CHAPITRE 3
NORMALITE ET PSYCHOPATHOLOGIE

NORMALITE

En passant en revue l’histoire ancienne ou contemporaine des communautés comme des idéologies grandes ou petites, l’utilisation de la notion de « normalité » conserve dans la mémoire de chaque communauté des représentations très sélectives, en fonction de ses options particulières.

La « normalité » ne se réfère pas à un pourcentage majoritaire de comportements ou de points de vue. Elle ne doit pas devenir relative à un idéal collectif, nous courrions des nombreux risques.

Pour devenir « normal », l’enfant s’identifie aux grands. Si nous faisons un petit sondage, nous remarquons que la plupart de la population, choisie ou voire la majorité envisage la « normalité » comme l’idéal ou la règle.

Les résultats des enquêtes de C. Chiland42, montrent qu’il y a, en gros, dans les populations des villes françaises un tiers de structures névrotiques, un tiers de structures psychotiques et un tiers d’organisations plus ou moins anaclitiques. Cela signifie-t-il que nulle personne n’est normale ?

Etymologiquement psychopathologie signifie discours sur la souffrance. La normalité classiquement opposée à la pathologie signifie-t-elle l’absence de souffrance ? Une personne normale ne souffre-t-elle pas ? Comment reste-t-on normal ? Comment font ceux qui jamais ne sont abattus par une dépression, qui jamais ne sont en proie à un épisode psychotique, qui ne sont pas tourmentés par l’angoisse de la névrose ? Comment le «normopathe » assure-t-il sa solidité et sa normalité ? Quelles sont les frontières entre folie et normalité ? Pourrons-nous esquisser une conception de la normalité et de la «normopathie » ?

Nous allons essayer dans ce chapitre de fournir certains éléments de réponses à nos nombreuses questions.

Au XIXe siècle les aliénistes étaient surtout attachés à décrire et essentiellement à classifier les troubles mentaux. Au début du XXe siècle, avec la psychanalyse les discussions commençaient à s’ouvrir à l’investigation d’une psychopathologie moins nettement tranchée par rapport à la « normalité ». A cette époque, le débat était dans le cadre nosologique des névroses qui est devenu l’occasion de trouver ce qui différencie ces derniers non pas de la normalité, mais des psychoses. Ce faisant, les frontières entre pathologie et normalité, de plus en plus floues, deviennent si problématiques que plus personne ne s’y aventure. Alors, la recherche en psychopathologie demeure essentiellement centrée par la question des mécanismes, des problématiques ou des processus en cause dans les diverses modalités expressives de la maladie, qu’il s’agisse des psychoses et des perversions ou des névroses.

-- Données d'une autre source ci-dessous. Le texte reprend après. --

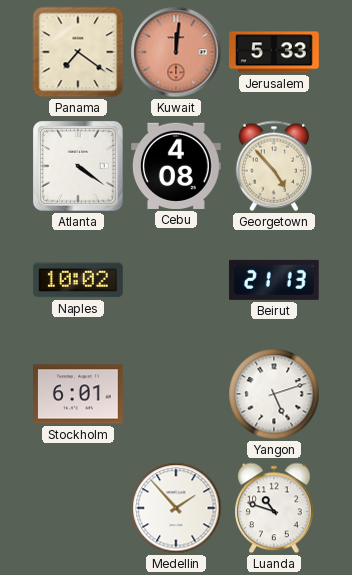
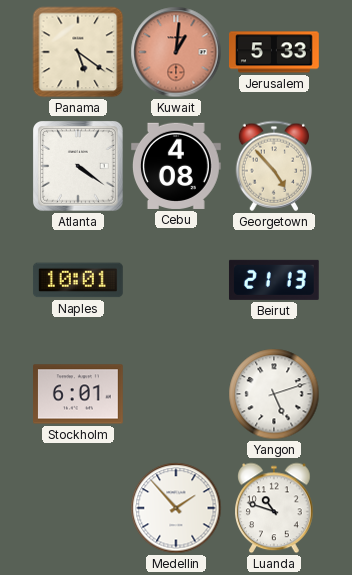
Panama: 7:21 -> 5:21
Kuwait: 12:01 -> 1:01
Naples: 10:02 -> 10:01
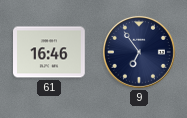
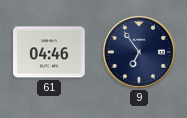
61: 16:46 -> 04:46
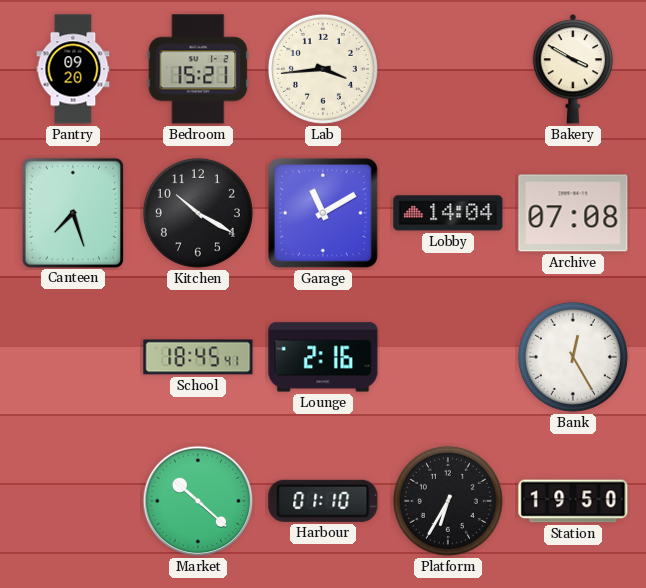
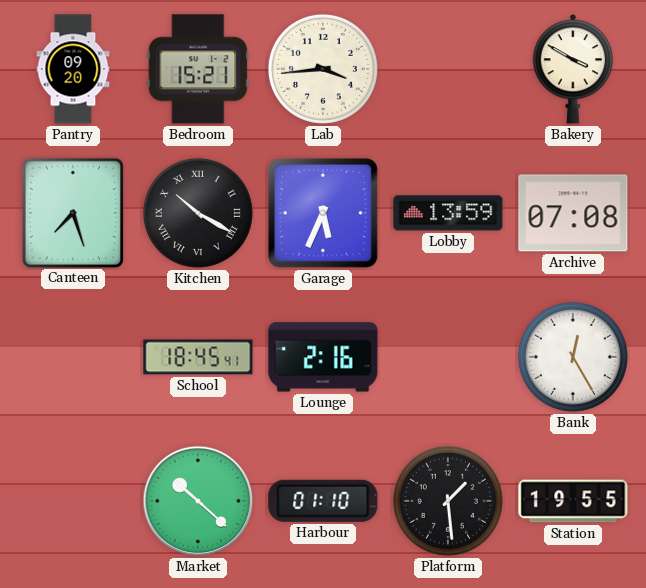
Kitchen numerals: Arabic -> Roman
Garage: 11:10 -> 5:34
Lobby: 14:04 -> 13:59
Platform: 6:35 -> 1:29
Station: 19:50 -> 19:55
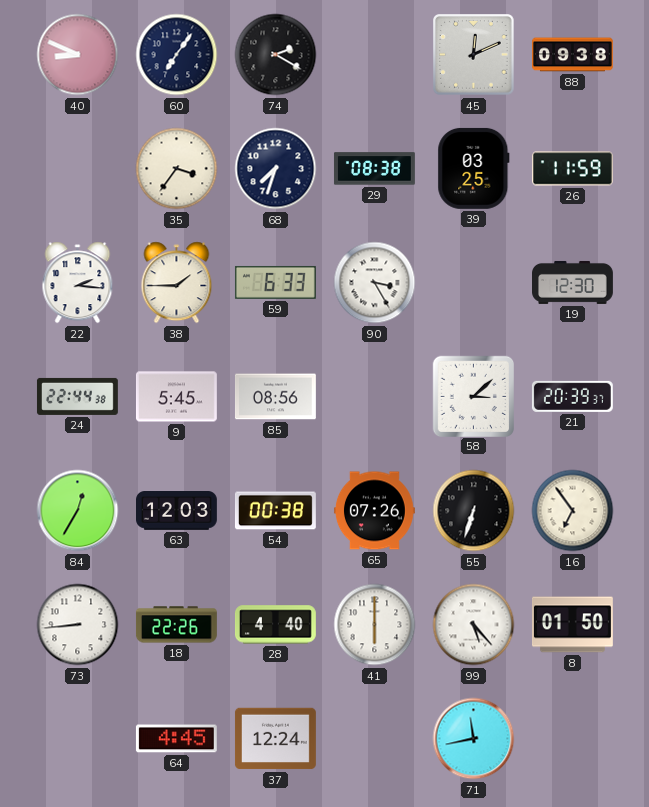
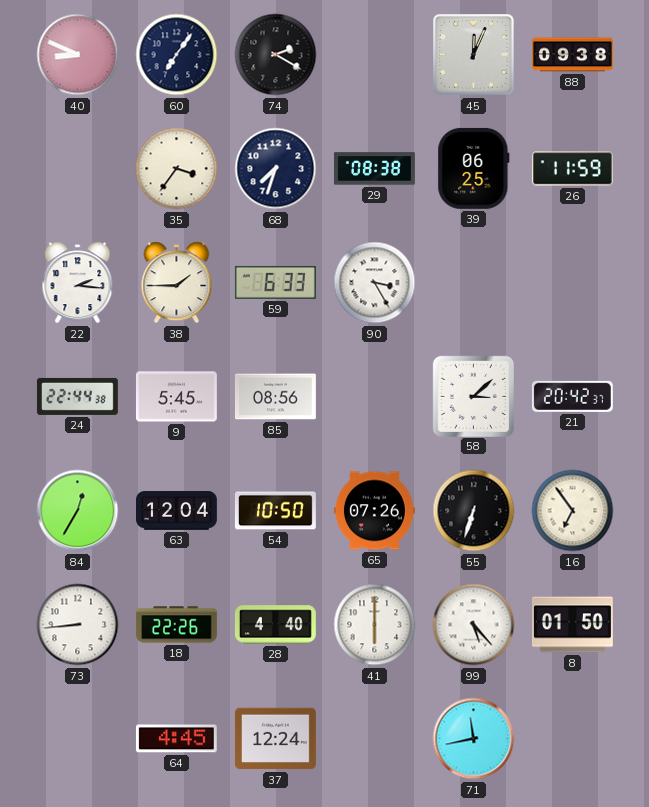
45: 12:11 -> 12:04
39: 03:25 -> 06:25
19: 12:30 -> none
21: 20:39 -> 20:42
63: 12:03 -> 12:04
54: 00:38 -> 10:50
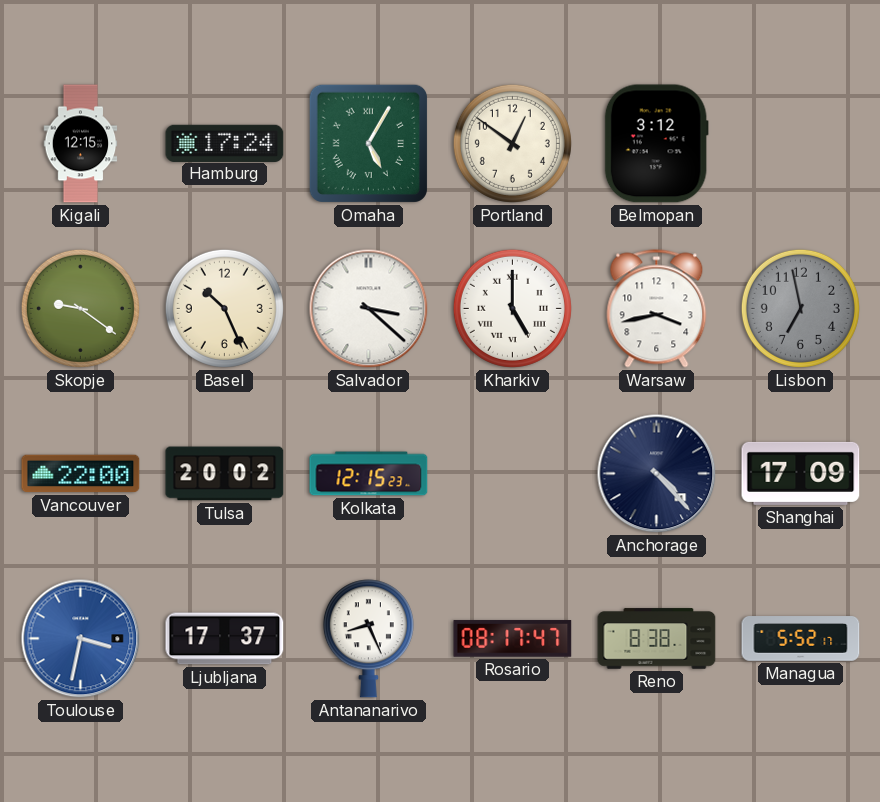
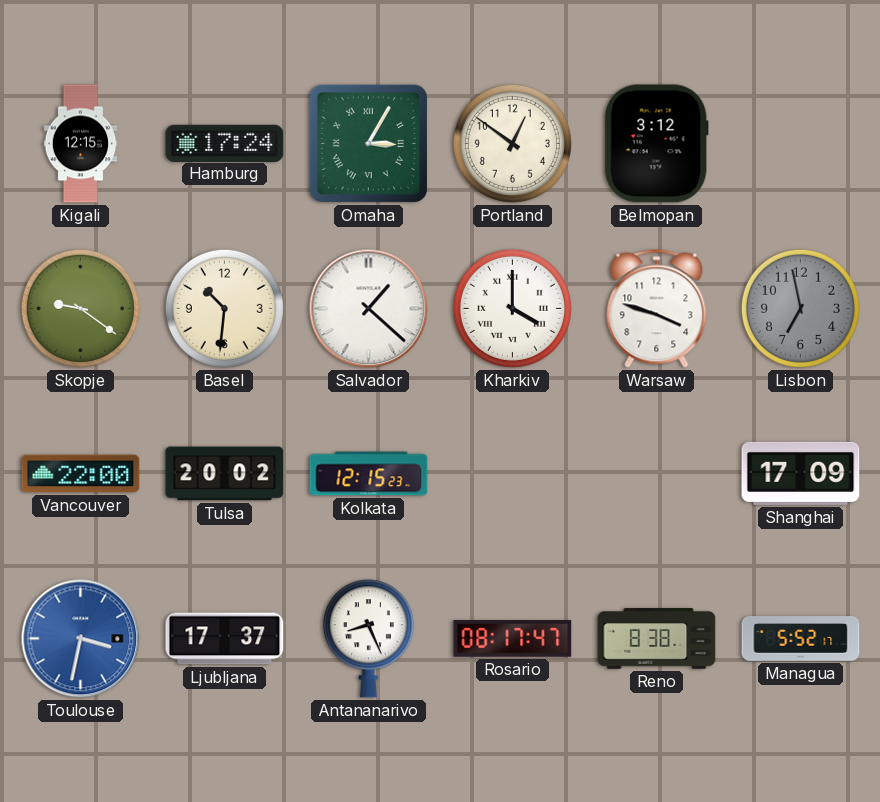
Omaha: 5:05 -> 3:05
Basel: 10:26 -> 10:31
Salvador: 3:22 -> 1:22
Kharkiv: 5:00 -> 4:00
Warsaw: 3:43 -> 3:48
Anchorage: 4:23 -> none
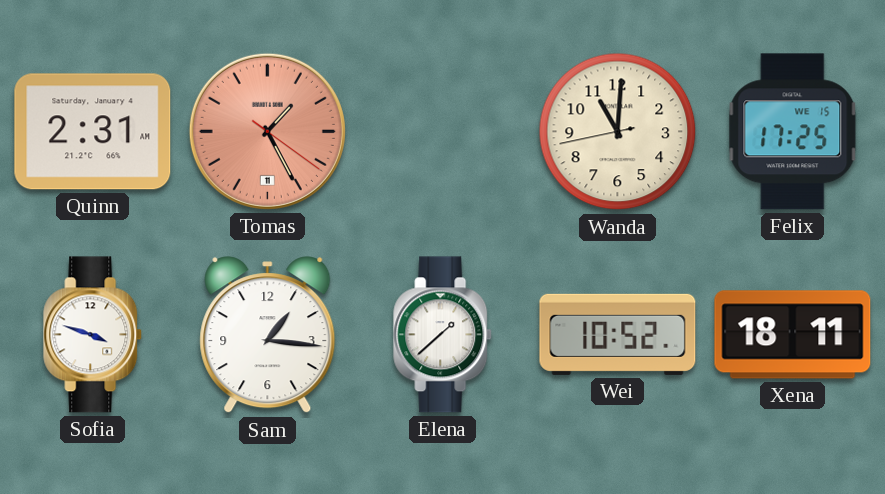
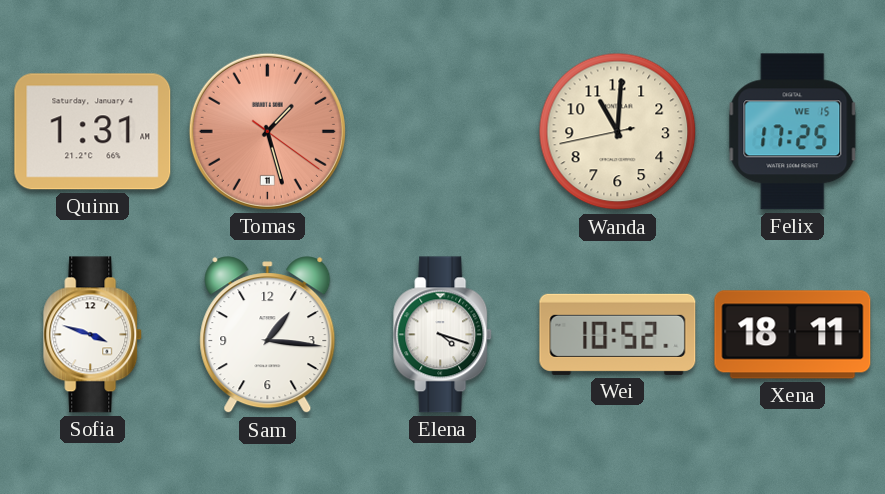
Quinn: 2:31 -> 1:31
Tomas: 1:25 -> 1:27
Elena: 1:38 -> 4:18
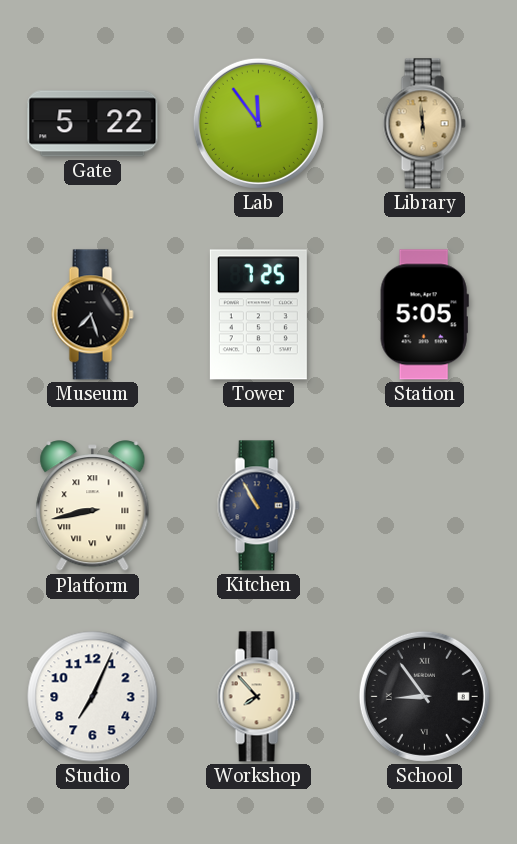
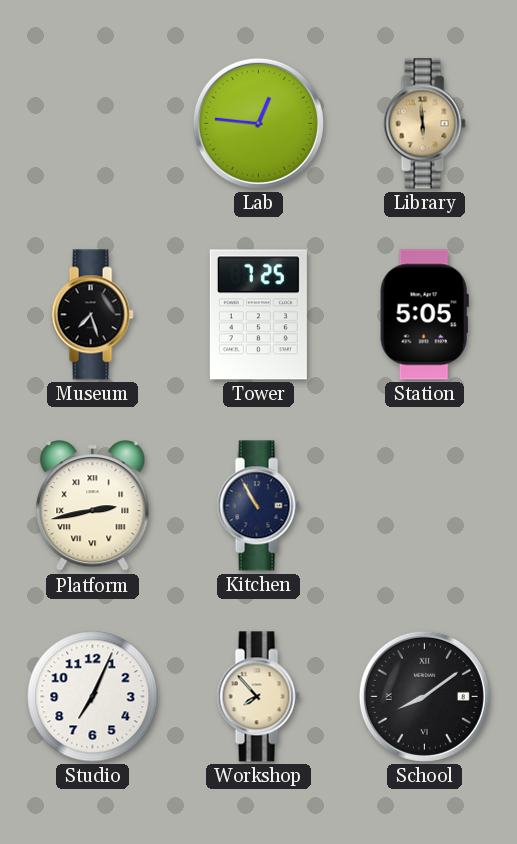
Gate: 5:22 -> none
Lab: 11:54 -> 12:46
Platform: 8:43 -> 2:43
School: 8:54 -> 8:09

La normalité reste incompréhensible malgré qu’elle ait été toujours référée (provisoirement) à des normes sociales.

Certains auteurs voient la nécessité de procéder à un retournement épistémologique, plutôt que d’en rester au traditionnel débat du normal et du pathologique, en proposant de diriger l’investigation directement et spécifiquement sur ce qu’on appelle « normalité » en psychopathologie. Pour cela, disent-ils, il faut définir des situations spécifiques où l’on serait supposé pouvoir observer et étudier les problématiques, les processus et les mécanismes, voire les régulations de la dite normalité et pouvoir la sonder tout naturellement aux marges du champ de la psychopathologie des maladies mentales.

L’objet de la psychopathologie étant la maladie mentale, la normalité appartient encore, à d’autres champs disciplinaires, et pour des objets interdisciplinaires deux frontières peuvent être envisagées, les frontières entre folie et normalité et des frontières interdisciplinaires. Le développement de la psychopathologie de la normalité implique donc par son objet même l’interdisciplinarité.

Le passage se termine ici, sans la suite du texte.